2. If values [strong or weak] are weakening, what values still remain strong? (Bernstein, 2000, p. 15)
Takayama (2013) questions how much of the post-modern capabilities are actually shaped by the school’s pedagogic interventions, and sees them as much more
strongly influenced by children’s socio-economic backgrounds. He challenges the way that the concept of key competencies has been separated from the original lifelong policy discourse and the ability to achieving equitable outcomes when it becomes solely located in PISA and national educational policies.
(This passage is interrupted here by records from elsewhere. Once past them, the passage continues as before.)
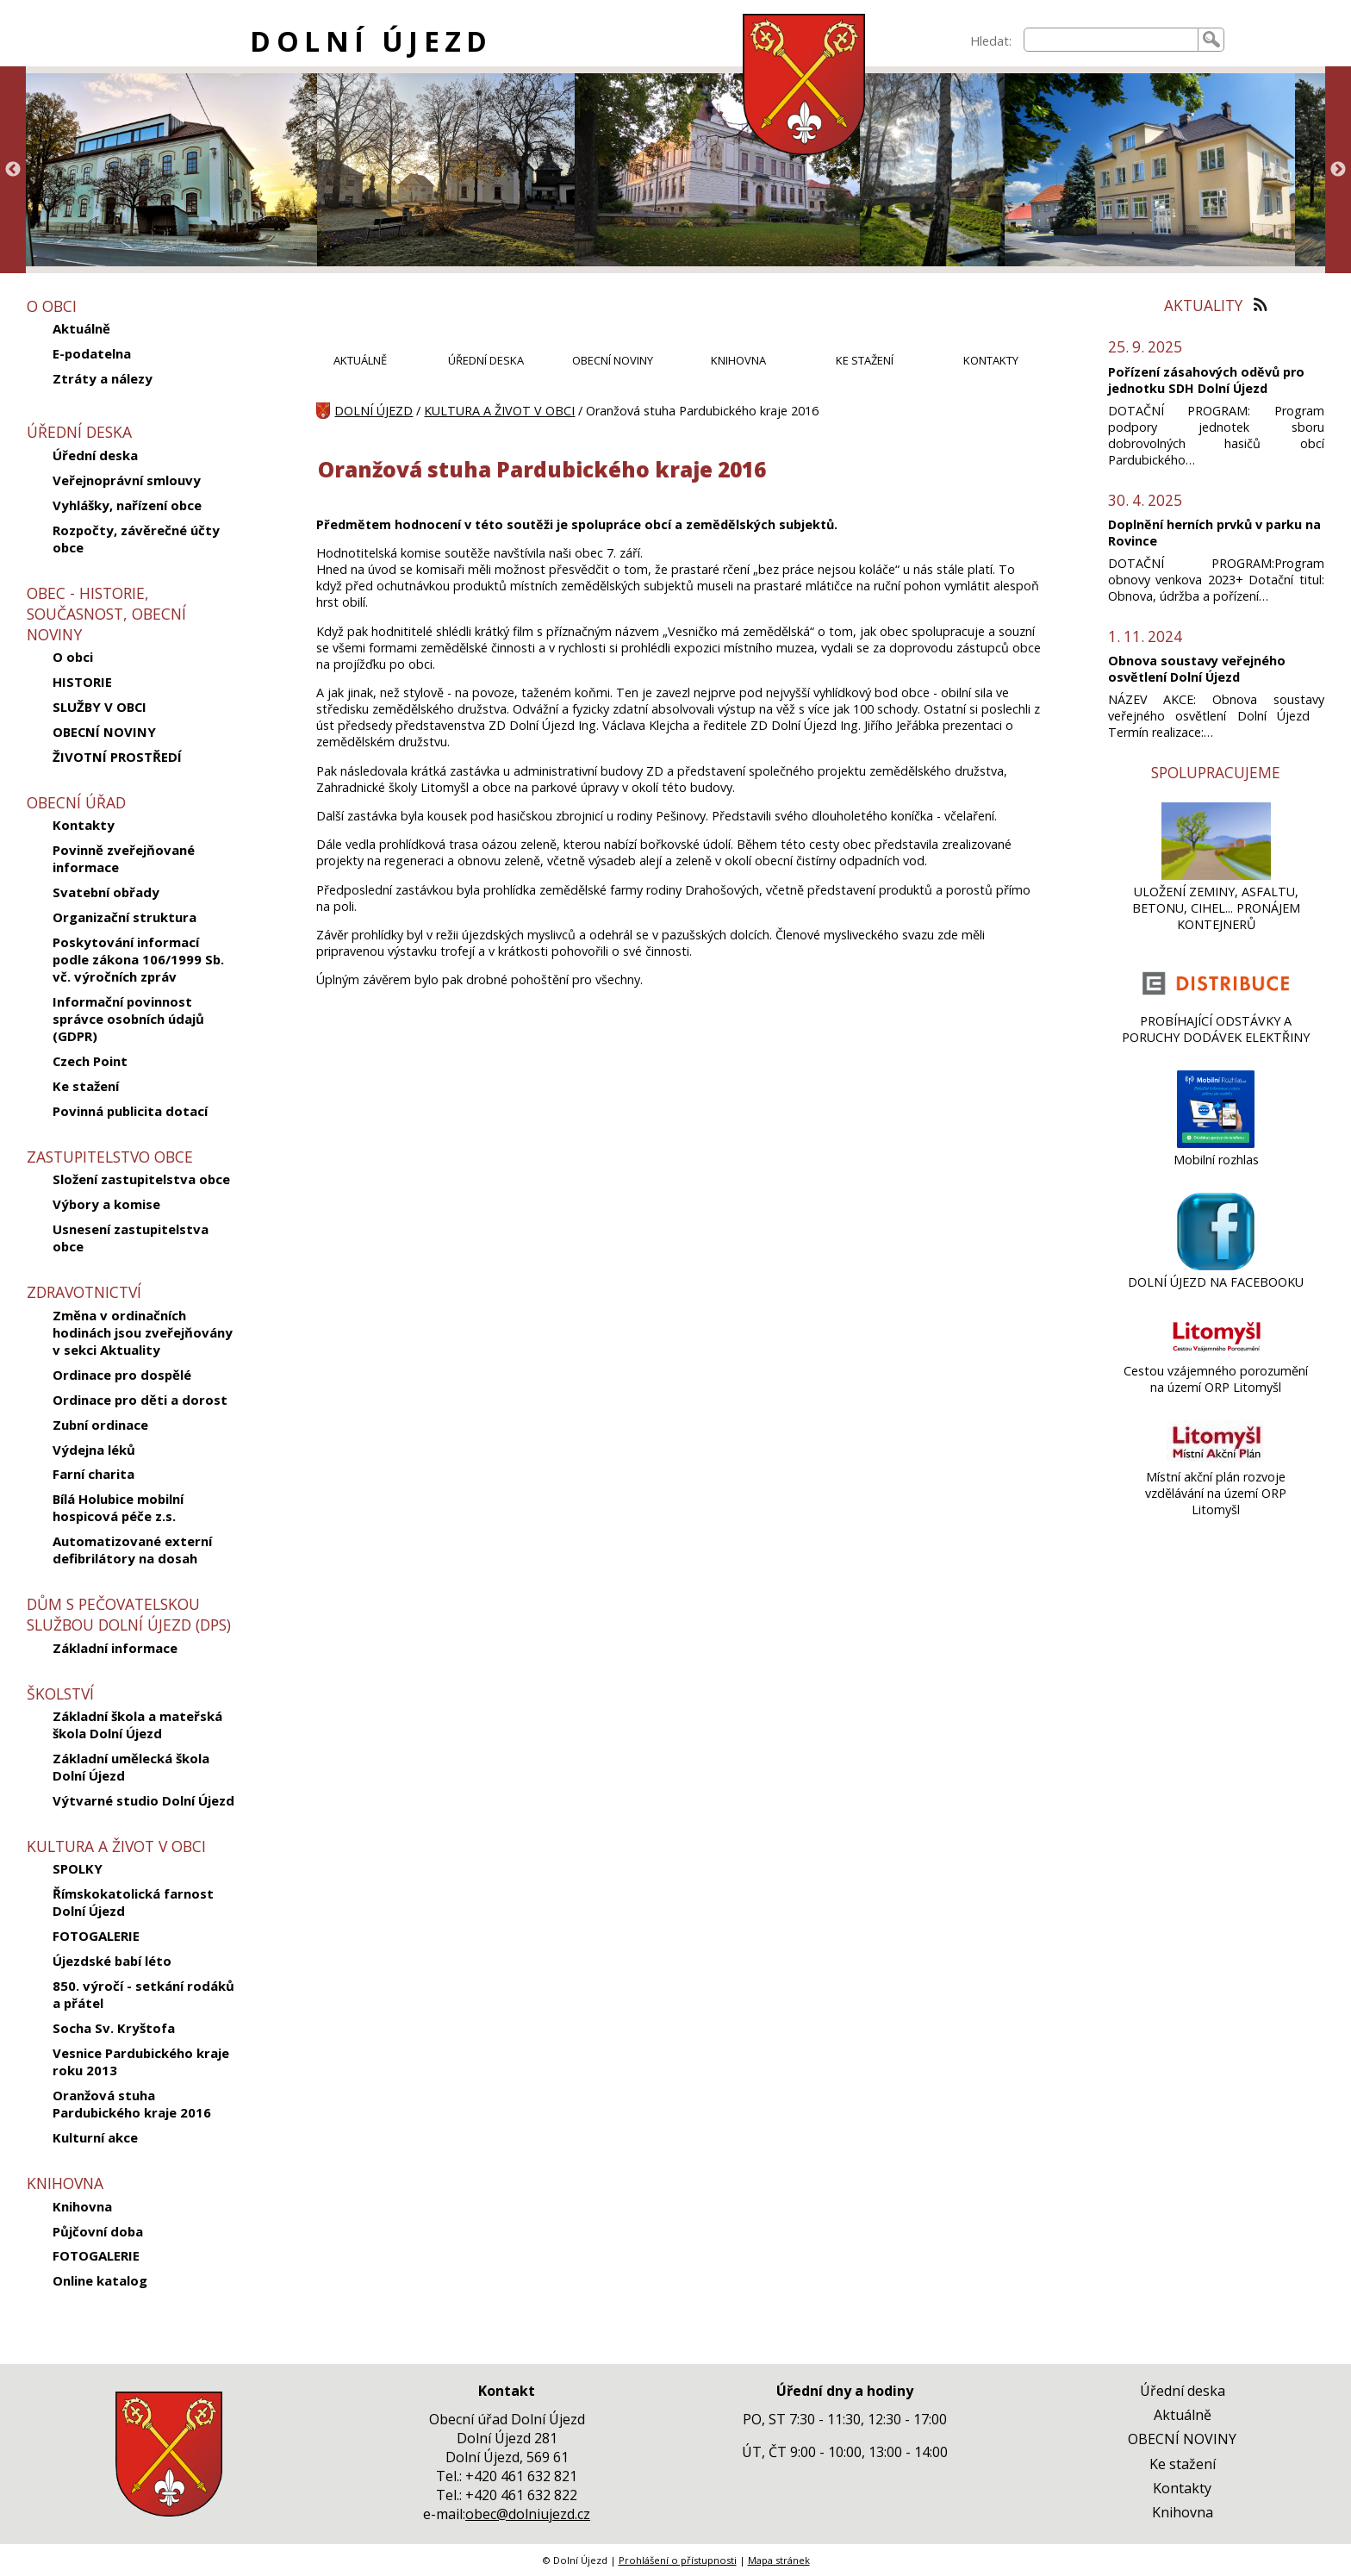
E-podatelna (92, 353)
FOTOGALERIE (96, 1935)
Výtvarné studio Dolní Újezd (143, 1800)
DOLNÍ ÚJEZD (371, 40)
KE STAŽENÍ (864, 360)
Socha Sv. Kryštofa (114, 2027)
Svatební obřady (106, 892)
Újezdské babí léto (112, 1960)
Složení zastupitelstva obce (141, 1179)
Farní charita (93, 1473)
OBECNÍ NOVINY (104, 731)
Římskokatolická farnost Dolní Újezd (133, 1902)
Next (1338, 169)
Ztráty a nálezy (103, 378)
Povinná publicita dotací (130, 1111)
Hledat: (991, 41)
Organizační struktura (124, 917)
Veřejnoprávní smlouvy (127, 480)
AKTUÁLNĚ (360, 360)
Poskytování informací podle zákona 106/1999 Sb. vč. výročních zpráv (138, 959)
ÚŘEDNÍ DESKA (486, 360)
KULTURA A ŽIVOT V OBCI (499, 410)
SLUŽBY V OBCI (99, 706)
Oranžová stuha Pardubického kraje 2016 (132, 2103)
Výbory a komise (106, 1204)
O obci (73, 656)
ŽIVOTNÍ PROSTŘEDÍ (117, 756)
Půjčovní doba (98, 2231)
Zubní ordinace (100, 1424)
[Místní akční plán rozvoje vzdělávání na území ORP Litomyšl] (1216, 1460)
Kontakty (84, 824)
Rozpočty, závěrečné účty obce (136, 538)
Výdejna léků (94, 1449)
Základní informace (115, 1647)
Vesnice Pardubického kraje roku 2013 (141, 2061)
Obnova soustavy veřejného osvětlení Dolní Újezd (1197, 668)
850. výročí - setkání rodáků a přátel (143, 1994)
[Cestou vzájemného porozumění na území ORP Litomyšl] (1216, 1354)
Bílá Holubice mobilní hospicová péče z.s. (118, 1507)
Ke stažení (86, 1086)
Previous (13, 169)
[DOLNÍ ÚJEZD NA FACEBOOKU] (1215, 1265)
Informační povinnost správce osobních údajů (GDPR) (128, 1019)
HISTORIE (82, 681)
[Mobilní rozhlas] (1215, 1143)
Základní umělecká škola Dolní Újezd (131, 1767)
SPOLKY (78, 1868)
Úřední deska (95, 455)
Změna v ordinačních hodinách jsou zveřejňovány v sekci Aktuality (143, 1332)
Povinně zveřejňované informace (124, 858)
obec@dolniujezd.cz (527, 2513)
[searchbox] (1111, 40)
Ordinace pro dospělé (122, 1374)
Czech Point (90, 1061)
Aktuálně (81, 328)
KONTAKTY (990, 360)
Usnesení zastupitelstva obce (131, 1237)
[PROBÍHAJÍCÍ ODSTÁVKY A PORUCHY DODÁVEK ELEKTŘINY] (1216, 1004)
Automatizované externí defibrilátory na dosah (132, 1549)
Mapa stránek (779, 2560)
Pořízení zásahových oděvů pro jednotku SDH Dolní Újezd (1206, 380)
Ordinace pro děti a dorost (140, 1399)
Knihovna (82, 2206)
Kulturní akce (95, 2137)
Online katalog (100, 2280)
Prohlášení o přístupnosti (678, 2560)
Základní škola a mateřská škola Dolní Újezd (137, 1724)
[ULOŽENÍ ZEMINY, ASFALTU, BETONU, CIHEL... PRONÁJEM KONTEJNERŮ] (1216, 875)
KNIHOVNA (738, 360)
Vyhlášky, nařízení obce (127, 505)
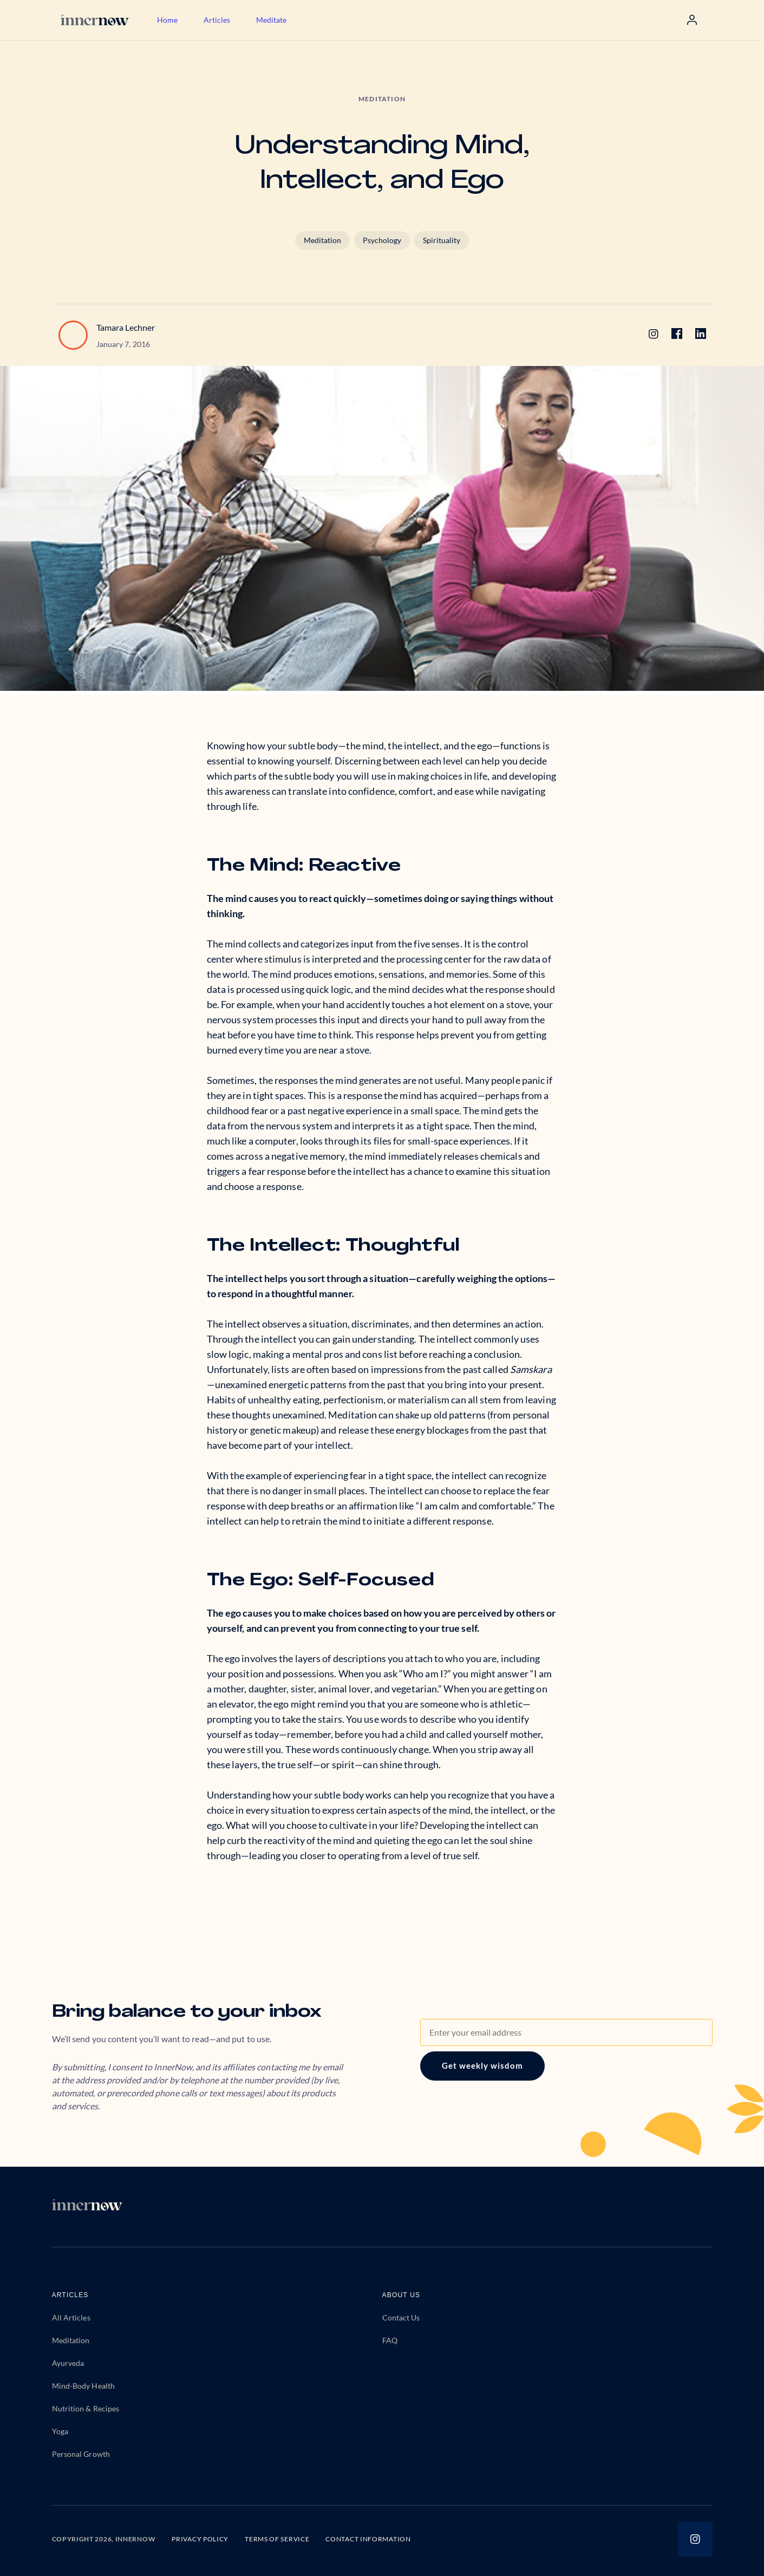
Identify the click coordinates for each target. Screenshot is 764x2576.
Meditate (271, 19)
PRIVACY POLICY (200, 2539)
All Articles (71, 2317)
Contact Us (401, 2317)
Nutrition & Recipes (86, 2408)
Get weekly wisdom (482, 2065)
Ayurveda (68, 2363)
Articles (217, 19)
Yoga (60, 2431)
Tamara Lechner (125, 327)
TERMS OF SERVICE (277, 2539)
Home (167, 19)
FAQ (389, 2340)
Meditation (322, 240)
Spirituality (441, 240)
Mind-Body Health (83, 2385)
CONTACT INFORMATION (367, 2539)
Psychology (382, 240)
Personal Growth (81, 2454)
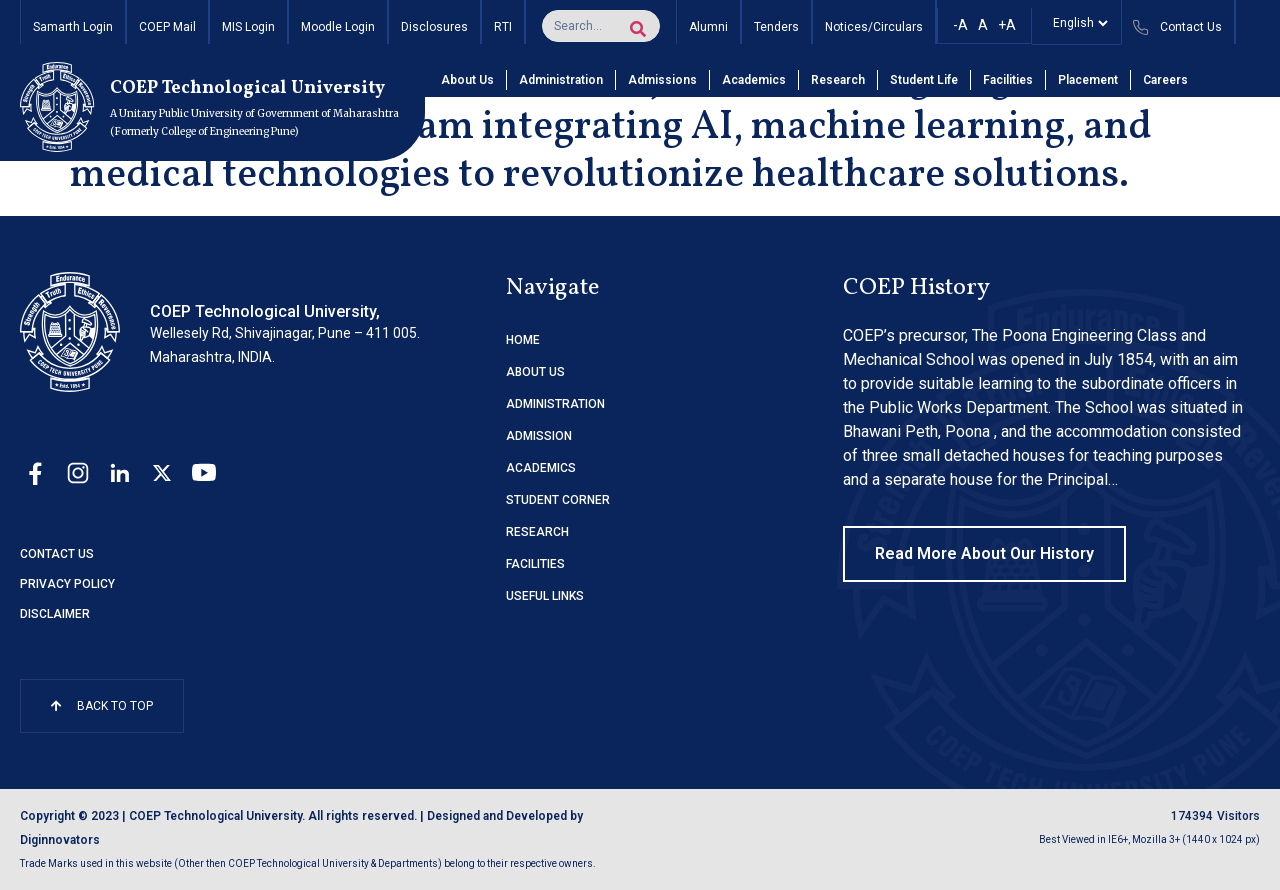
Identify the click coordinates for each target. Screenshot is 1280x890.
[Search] (638, 29)
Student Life (924, 80)
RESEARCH (537, 532)
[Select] (1076, 23)
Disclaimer (55, 614)
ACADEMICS (541, 468)
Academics (754, 80)
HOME (523, 340)
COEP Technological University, (265, 311)
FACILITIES (535, 564)
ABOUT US (535, 372)
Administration (561, 80)
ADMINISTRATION (555, 404)
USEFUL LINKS (545, 596)
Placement (1088, 80)
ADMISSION (539, 436)
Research (838, 80)
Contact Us (57, 554)
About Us (467, 80)
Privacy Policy (67, 584)
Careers (1165, 80)
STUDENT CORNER (558, 500)
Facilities (1008, 80)
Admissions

He sees this as side-lining the roles of ‘the family, voluntary associations, religious organizations, cultural activities, recreational activities, and the workplace’; contexts that Rychen and Salganik (2000a, p. 72) acknowledge as critical complements to school-based learning, and believes this as placing unrealistic expectations on the role of schools in equalising children’s competencies as learning outcomes. Takayama (2013) argues this ‘decoupling’ fundamentally undermines the potentially equitable implications of key
competencies, and reinforces the existing cultural hierarchy that demonises ‘other’ families and communities whose everyday social interactions with children differs from the desired social ‘norm’ (Bernstein, 2000, 2003). Bernstein (2000) believes that
the opportunity to acquire the desired values, attitudes and motivations can never be equally distributed to all students because those psychosocial resources are tacitly acquired in informal interactions in families and communities. Takayama (2003, p. 77), drawing on Bernstein, argues that the current OECD approach to key
competencies, referring specifically to the Japanese context but also beyond, “fails to recognize material conditions outside school walls as the basis of children’s
psychosocial development, and is likely to perpetuate the ‘deficit’ view of these children, parents and communities”. As the main authors of the OECD key competencies work, Rychen and Salganik (2000a, p. 67) do acknowledge that competency learning is not only a matter of personal effort but more importantly requires “a favourable social and ecological environment, which includes, but goes beyond the satisfaction of basic needs (food, housing, health, etc.)”.